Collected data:
************

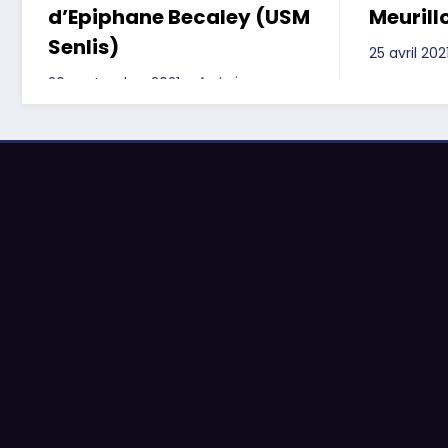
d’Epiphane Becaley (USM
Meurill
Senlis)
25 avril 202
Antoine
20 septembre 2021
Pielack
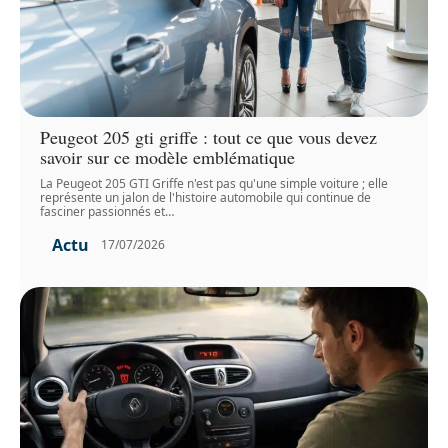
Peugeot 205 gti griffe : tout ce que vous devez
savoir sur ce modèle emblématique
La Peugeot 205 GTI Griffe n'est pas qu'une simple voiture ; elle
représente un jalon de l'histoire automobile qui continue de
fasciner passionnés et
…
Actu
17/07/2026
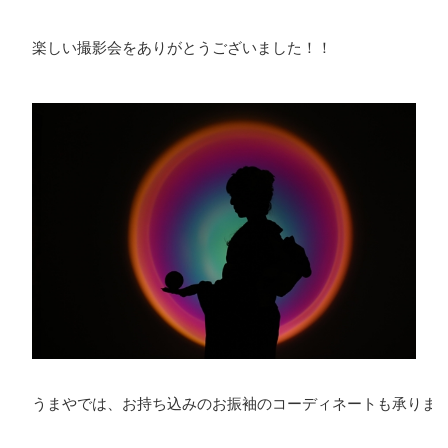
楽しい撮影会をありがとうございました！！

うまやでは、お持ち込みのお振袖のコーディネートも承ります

************

• **Directions**
The answer should be a single number: the count of lines in the records that hold the string "Peugeot".

• **Task response**
2